[ENTRIES SUPPLIED Boundary: Start]
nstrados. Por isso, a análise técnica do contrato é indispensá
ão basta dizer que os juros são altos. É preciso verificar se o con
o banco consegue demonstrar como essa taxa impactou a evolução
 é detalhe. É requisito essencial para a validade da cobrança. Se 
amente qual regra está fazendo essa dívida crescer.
[ENTRIES SUPPLIED Boundary: End]
The entries are to be transcribed exactly, each line in full.

nstrados. Por isso, a análise técnica do contrato é indispensá
ão basta dizer que os juros são altos. É preciso verificar se o con
o banco consegue demonstrar como essa taxa impactou a evolução
 é detalhe. É requisito essencial para a validade da cobrança. Se 
amente qual regra está fazendo essa dívida crescer.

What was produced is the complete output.